Description of the task →
From the listing below, return every line with the string "trend" in it.

----- The data -----

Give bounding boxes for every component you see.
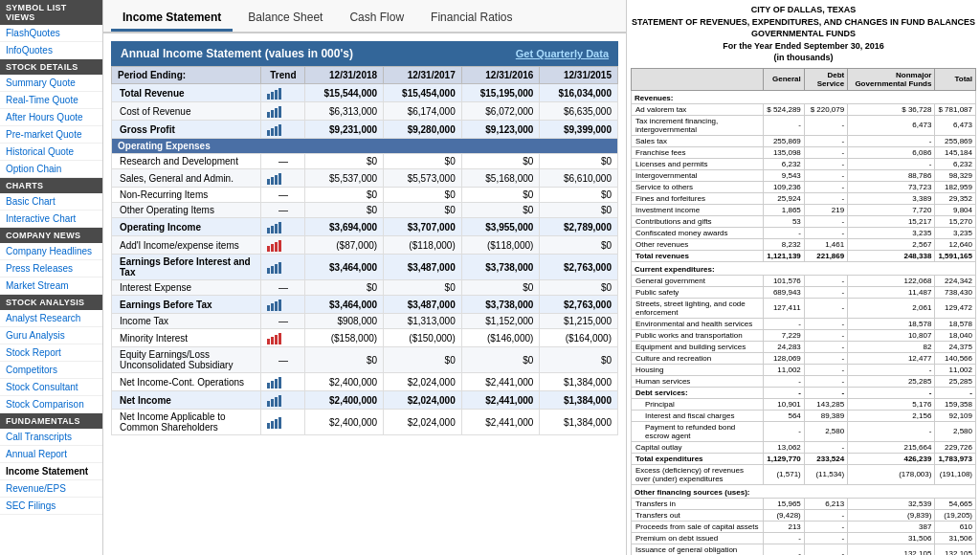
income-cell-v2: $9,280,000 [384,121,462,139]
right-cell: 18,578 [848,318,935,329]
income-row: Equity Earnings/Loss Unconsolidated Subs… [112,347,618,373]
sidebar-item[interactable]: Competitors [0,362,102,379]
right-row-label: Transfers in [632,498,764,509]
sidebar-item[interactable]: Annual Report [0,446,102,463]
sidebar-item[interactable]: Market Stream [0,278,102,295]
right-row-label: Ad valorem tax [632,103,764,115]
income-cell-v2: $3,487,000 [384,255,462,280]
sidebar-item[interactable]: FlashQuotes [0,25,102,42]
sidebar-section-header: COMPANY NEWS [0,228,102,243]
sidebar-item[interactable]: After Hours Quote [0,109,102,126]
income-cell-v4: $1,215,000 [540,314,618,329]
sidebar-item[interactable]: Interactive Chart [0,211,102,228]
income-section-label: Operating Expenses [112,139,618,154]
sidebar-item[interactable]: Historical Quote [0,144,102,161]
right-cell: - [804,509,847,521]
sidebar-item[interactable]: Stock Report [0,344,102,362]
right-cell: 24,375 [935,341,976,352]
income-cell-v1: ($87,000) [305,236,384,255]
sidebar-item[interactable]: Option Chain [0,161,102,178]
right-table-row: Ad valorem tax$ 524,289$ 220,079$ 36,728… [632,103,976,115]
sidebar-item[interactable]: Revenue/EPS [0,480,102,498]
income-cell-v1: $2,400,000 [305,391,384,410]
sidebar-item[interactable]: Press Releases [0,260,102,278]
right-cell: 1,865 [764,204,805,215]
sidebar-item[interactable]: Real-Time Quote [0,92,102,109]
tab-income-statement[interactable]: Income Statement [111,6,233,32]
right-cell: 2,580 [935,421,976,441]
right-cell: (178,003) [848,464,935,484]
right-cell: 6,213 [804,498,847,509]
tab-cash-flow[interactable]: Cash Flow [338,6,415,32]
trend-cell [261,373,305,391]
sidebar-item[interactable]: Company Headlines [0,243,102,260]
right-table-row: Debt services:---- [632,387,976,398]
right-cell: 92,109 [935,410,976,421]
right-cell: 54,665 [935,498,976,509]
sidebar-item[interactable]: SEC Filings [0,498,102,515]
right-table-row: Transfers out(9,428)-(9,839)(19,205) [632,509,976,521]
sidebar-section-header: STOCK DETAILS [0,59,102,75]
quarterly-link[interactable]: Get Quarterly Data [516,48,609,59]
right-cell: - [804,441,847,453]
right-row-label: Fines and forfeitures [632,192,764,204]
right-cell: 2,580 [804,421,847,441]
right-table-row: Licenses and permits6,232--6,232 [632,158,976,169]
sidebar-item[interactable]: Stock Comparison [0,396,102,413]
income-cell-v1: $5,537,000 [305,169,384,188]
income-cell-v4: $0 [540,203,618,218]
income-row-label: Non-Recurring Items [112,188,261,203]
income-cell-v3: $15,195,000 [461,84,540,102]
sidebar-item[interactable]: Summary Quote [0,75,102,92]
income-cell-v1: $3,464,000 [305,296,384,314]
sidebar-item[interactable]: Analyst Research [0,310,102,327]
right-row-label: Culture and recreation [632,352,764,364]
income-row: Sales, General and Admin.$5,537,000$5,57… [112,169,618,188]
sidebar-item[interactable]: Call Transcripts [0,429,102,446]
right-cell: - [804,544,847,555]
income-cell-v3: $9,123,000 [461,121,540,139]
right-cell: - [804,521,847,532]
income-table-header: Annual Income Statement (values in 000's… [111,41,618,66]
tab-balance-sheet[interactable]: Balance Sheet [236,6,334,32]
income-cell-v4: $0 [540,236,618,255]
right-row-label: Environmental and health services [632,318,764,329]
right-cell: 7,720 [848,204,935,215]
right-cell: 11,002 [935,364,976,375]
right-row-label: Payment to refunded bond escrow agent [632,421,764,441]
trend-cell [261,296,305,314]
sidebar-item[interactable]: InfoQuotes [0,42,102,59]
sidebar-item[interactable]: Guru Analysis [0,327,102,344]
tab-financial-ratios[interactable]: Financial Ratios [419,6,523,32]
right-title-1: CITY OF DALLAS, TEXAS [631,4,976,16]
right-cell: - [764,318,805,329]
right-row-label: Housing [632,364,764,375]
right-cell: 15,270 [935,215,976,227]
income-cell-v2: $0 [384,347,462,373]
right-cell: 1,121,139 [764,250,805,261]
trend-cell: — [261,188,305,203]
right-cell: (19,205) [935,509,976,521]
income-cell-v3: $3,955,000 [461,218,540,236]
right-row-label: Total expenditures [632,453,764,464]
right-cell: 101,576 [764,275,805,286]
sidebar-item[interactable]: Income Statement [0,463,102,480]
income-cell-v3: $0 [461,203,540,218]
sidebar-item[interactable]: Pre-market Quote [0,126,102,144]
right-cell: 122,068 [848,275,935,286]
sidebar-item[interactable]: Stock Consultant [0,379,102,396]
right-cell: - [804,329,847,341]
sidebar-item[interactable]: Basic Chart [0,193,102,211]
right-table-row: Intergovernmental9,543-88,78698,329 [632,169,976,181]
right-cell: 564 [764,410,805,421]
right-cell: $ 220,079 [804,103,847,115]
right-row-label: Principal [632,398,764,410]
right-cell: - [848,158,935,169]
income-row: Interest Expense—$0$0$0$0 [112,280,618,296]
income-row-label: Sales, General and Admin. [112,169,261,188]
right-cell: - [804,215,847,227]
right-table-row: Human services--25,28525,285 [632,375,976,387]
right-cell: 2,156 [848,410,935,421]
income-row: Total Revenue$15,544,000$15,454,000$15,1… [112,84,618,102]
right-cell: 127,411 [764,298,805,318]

-----
----- The data -----

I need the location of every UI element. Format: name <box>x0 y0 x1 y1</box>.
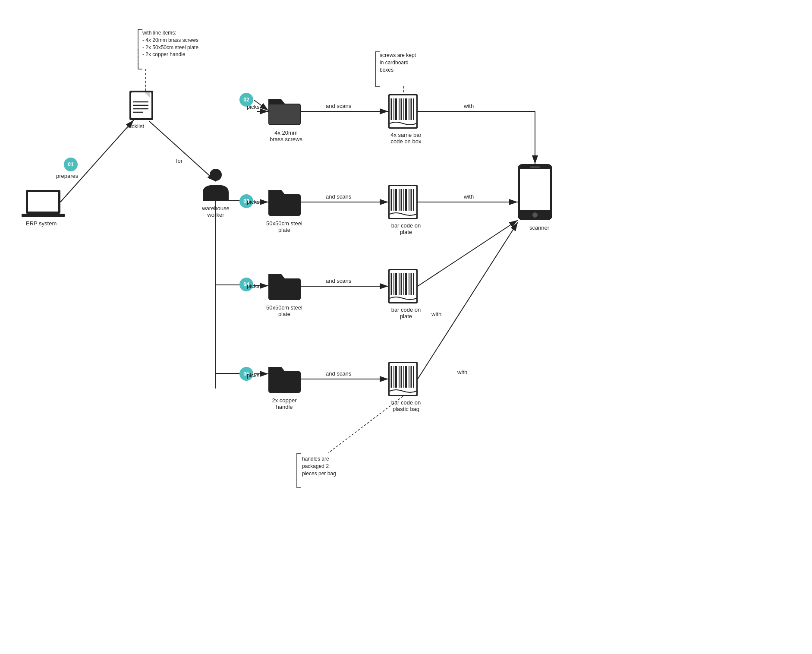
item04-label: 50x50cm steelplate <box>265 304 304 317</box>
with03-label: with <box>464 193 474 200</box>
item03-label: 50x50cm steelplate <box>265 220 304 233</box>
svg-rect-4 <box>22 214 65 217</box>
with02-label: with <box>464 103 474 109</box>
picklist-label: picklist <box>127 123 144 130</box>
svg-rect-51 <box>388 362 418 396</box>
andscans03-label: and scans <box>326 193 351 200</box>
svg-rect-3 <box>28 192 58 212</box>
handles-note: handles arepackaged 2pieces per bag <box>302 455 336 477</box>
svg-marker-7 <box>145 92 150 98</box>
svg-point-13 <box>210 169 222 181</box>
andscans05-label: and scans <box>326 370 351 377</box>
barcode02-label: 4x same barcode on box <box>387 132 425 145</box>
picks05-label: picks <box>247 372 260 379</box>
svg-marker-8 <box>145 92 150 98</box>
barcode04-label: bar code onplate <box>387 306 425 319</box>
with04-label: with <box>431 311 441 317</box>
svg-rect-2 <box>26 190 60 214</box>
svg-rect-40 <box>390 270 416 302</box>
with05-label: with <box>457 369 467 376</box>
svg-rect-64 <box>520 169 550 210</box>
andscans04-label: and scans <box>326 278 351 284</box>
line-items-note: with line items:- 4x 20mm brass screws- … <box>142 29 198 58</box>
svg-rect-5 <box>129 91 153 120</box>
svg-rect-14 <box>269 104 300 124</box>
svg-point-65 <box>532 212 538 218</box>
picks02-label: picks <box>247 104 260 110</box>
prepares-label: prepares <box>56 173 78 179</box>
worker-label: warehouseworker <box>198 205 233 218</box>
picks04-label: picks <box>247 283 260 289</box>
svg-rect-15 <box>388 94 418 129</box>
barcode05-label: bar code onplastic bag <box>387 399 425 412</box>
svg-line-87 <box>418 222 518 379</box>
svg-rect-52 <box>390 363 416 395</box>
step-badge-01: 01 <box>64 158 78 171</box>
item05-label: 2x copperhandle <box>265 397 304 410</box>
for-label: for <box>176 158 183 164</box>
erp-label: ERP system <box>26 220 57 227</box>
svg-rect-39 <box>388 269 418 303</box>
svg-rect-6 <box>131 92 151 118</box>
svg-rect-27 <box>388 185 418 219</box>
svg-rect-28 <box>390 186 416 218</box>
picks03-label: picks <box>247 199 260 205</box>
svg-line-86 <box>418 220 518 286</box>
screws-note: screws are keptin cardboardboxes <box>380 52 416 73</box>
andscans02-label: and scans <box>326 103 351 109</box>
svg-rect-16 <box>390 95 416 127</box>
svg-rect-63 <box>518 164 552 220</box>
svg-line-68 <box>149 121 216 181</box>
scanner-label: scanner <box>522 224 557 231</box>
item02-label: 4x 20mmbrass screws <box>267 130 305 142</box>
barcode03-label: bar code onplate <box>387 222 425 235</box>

-----

Response to this task →
trend-cell [261,373,305,391]
trend-cell [261,296,305,314]
trend-cell: — [261,188,305,203]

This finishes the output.